What a shame: my cursory reading of Agnes Nixon’s posthumous memoir “My Life to Live: How I Became the Queen of Soaps” has uncovered several important errors and omissions.
I really liked Agnes, and interviewed her back in the 90s for the New York Times about living in the tony Lombardy Hotel on West 56th St. which housed the famed French restaurant Laurent. She was then running two hit soap operas which she had created for ABC in the 1960s, “All My Children” and “One Life to Live.”
I don’t know how “My Life to Live” came to be considering that once ABC sold Mrs. Nixon out to Prospect Park Productions and killed her shows in 2010, she went into decline. She died last year at age 92 from Alzheimer’s and Parkinson’s– a cruel ending for such a talented and imaginative writer. But no one fact checked this book, and whoever put it together didn’t know the early history of her shows.
Key to Nixon’s success was her launch of “One of Life to Live” in 1968. The show addressed social and racial issues that had never been dealt with on soaps and rarely on nighttime TV. She created a character called Carla Gray, played by Ellen Holly, who was black but passed for white. That much the book gets right. But from there, the story is lost and there is a huge mistake. The book says Carla fell for a “white police lieutenant” named Ed Hall. But as everyone knows, Ed Hall was black, and he was played by the great Al Freeman, Jr. This was a hot story at the time. Maybe Nixon was unaware that Laurence Fishburne, who played Ed and Carla’s son, became a big star.
The book also gives zero attention to Judith Light who got her start on “One Life to Live” and won an Emmy award for playing Karen Wolek. Strange. Light went on to become an esteemed theater actress who’s won two Tony Awards in the last decade. There’s also nary a nod to Erika Slezak, who won three Emmys over 30 plus years playing the lead character on that show. Tommy Lee Jones also started on “One Life to Live,” but he’s omitted as are several others who went on to greater fame like Tom Berenger. It might have been interesting to hear Nixon’s thoughts about her original “AMC” heroine played by Karen Lynn Gorney– who was written off the soap and then had a surprise success in “Saturday Night Fever.” So there.
How did Agnes Nixon feel about all these actors who she launched to great success? We’ll never know. Nixon looked very patrician, but she was a savvy businesswoman in her day. She lured stars from her early shows, As the World Turns and Another World, to her newer shows to kick up ratings and get publicity. But there’s no insight about how that worked.

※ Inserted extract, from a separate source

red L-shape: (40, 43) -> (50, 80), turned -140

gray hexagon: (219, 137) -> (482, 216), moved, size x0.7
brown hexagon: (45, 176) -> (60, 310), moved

And as for Al Freeman, Jr., he’s dead now so he probably won’t mind that Nixon forgot him. Freeman– who isn’t mentioned at all in the book– was a big deal. Too bad. Al Freeman played Ed Hall for 25 years on “One Life to Live” and was the first black man to win the Daytime Emmy for Lead Actor.
It’s a shame that Nixon’s one shot at a memoir that could have been comprehensive– and factually correct– has been squandered. (PS There are also a lot of typos. Or just mistakes.)